1759 'Virtual Memory and OS/Hardware Interaction' OCT-14

This is a 'Paper Reading' post for Course ECE1759. The topic is 'Virtual Memory and OS/Hardware Interaction'. This paper list is here:

  • H. M. Levy and P. Lipman, "Virtual Memory Management in VAX/VMS", IEEE Computer, Vol. 15, No. 3, March 1982, pp.35-41.
  • Michael J. Feeley, William E. Morgan, Frederic H. Pighin, Anna R. Karlin, and Henry M. Levy, Implementing Global Memory Management in a Workstation Cluster, Proceedings of the 15th ACM Symposium on Operating Systems Principles, Dec. 1995, 29(5): 201-212.
  • Thomas Anderson, Henry Levy, Brian Bershad, and Edward Lazowska. "The Interaction of Architecture and Operating System Design," ACM Proceedings of the Fourth International Conference on Architectural Support for Programming Languages and Operating Systems, April 1991.

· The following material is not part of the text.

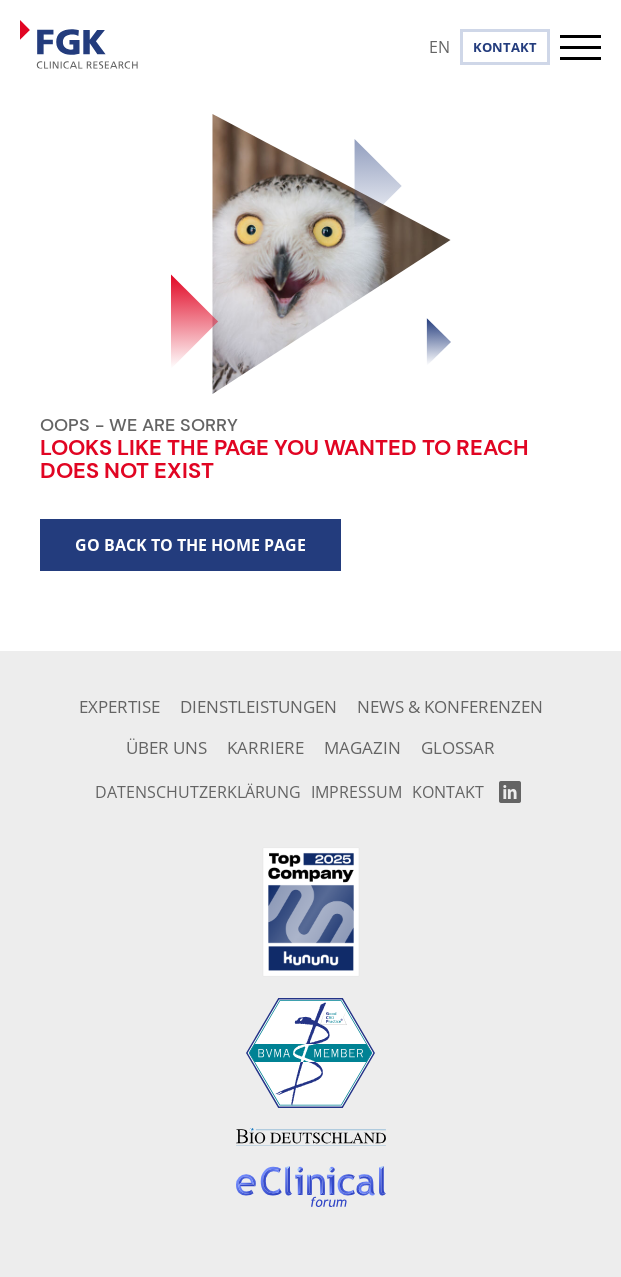 This screenshot has height=1277, width=621. I want to click on News & Konferenzen, so click(450, 706).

Virtual Memory Management in VAX/VMS

Introduction

Three mechanisms to enhance OS performance

  • Caching of pages.
  • Clustering.
  • Process-local replacement, along with swapping.

Core Ideas

Vax Architecture

  • Addresses are 32 bits.
    • 2 bits of segment (called spaces)
    • 21 bits of page number
    • 9 bits of offset (512 byte pages)
  • The four segments are allocated as follows:
    • 00: P0 (for process)
    • 01: p1 (for process)
    • 10: system
    • 11: unused
  • low half of the address space (last bit = 0) is known as the system space, shared by all processes in the system
    • only half system space is used in current arch
    • other half is simply reserved
  • the upper address of the first half address space is process-specific control region, the lower portion is program-specific.
    • program region (p0) grows upwards toward control region
    • control region (p1) grows downwards toward program region.
  • each region defined by page table entries (PTEs)
    • PTE contains
      • valid bit (31)
      • protection field (30:27) indicating required privilege
      • modify bit (26) indicating write has occurred to the page
      • field use by OS (25:21)
      • physical page frame number (20:0)
  • P0 and P1 page tables for every process are located in system space section of the address space.
    • base registers for p0 and p1 can be paged because they are in virtual memory
  • System page tables are allocated in contiguous physical memory.
  • Hardware provides a translation buffer for caching virtual to physical translations.
    • two sections
      • system translations
      • process translations
    • only process translations need to be flushed.
    • The P0 and P1 page tables are process specific, the corresponding base and length registers are changed by a process context switch.

Use of address space by VAX/VMS

  • The first few pages of system space, called the vector region, contain pointers to executive service routines in system space.
  • Users call service routines as they would call any user-written procedure.
  • Prevent access to 1st page of P0 to catch program errors executing on null pointers.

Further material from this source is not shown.